**PROBLEM:** Output all records exactly.

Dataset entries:

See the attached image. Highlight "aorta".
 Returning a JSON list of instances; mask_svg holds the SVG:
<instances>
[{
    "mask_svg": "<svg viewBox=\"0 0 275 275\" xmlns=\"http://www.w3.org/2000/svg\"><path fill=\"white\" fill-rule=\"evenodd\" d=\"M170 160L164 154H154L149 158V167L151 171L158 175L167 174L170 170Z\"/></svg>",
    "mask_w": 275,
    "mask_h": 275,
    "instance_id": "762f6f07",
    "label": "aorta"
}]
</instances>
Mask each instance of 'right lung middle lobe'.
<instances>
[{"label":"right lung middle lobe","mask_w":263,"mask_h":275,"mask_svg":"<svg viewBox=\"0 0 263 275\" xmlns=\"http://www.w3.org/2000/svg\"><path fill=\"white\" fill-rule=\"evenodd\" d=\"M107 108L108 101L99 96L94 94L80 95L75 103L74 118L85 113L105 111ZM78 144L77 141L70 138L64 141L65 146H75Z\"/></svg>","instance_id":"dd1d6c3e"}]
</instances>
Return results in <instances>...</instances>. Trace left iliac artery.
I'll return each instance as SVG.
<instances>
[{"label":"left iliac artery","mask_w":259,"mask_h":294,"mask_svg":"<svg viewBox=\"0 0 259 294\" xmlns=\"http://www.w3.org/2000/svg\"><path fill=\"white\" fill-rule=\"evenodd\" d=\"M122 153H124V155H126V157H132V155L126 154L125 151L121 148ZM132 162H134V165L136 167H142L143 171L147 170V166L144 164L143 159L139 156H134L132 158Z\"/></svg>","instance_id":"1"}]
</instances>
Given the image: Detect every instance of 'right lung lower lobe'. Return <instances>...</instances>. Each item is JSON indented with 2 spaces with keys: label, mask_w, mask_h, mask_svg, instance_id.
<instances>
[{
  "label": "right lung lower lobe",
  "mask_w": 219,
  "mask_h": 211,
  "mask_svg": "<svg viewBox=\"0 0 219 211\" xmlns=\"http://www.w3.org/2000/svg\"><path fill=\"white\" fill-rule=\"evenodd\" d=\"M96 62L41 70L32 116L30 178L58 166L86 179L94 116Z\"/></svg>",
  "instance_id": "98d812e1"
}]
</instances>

**TASK OUTPUT:**
See the attached image. Highlight "aorta".
 Returning a JSON list of instances; mask_svg holds the SVG:
<instances>
[{
    "mask_svg": "<svg viewBox=\"0 0 275 275\" xmlns=\"http://www.w3.org/2000/svg\"><path fill=\"white\" fill-rule=\"evenodd\" d=\"M170 160L164 154H154L149 158V167L151 171L158 175L167 174L170 170Z\"/></svg>",
    "mask_w": 275,
    "mask_h": 275,
    "instance_id": "762f6f07",
    "label": "aorta"
}]
</instances>
Mask each instance of 'right lung middle lobe'.
<instances>
[{"label":"right lung middle lobe","mask_w":263,"mask_h":275,"mask_svg":"<svg viewBox=\"0 0 263 275\" xmlns=\"http://www.w3.org/2000/svg\"><path fill=\"white\" fill-rule=\"evenodd\" d=\"M107 108L108 101L99 96L94 94L80 95L75 103L74 118L85 113L105 111ZM78 144L77 141L70 138L64 141L65 146H75Z\"/></svg>","instance_id":"dd1d6c3e"}]
</instances>
Return results in <instances>...</instances>. Trace left iliac artery.
I'll return each instance as SVG.
<instances>
[{"label":"left iliac artery","mask_w":259,"mask_h":294,"mask_svg":"<svg viewBox=\"0 0 259 294\" xmlns=\"http://www.w3.org/2000/svg\"><path fill=\"white\" fill-rule=\"evenodd\" d=\"M122 153H124V155H126V157H132V155L126 154L125 151L121 148ZM132 162H134V165L136 167H142L143 171L147 170V166L144 164L143 159L139 156H134L132 158Z\"/></svg>","instance_id":"1"}]
</instances>
Given the image: Detect every instance of 'right lung lower lobe'. Return <instances>...</instances>. Each item is JSON indented with 2 spaces with keys: label, mask_w, mask_h, mask_svg, instance_id.
<instances>
[{
  "label": "right lung lower lobe",
  "mask_w": 219,
  "mask_h": 211,
  "mask_svg": "<svg viewBox=\"0 0 219 211\" xmlns=\"http://www.w3.org/2000/svg\"><path fill=\"white\" fill-rule=\"evenodd\" d=\"M96 62L41 70L32 116L30 178L58 166L86 179L94 116Z\"/></svg>",
  "instance_id": "98d812e1"
}]
</instances>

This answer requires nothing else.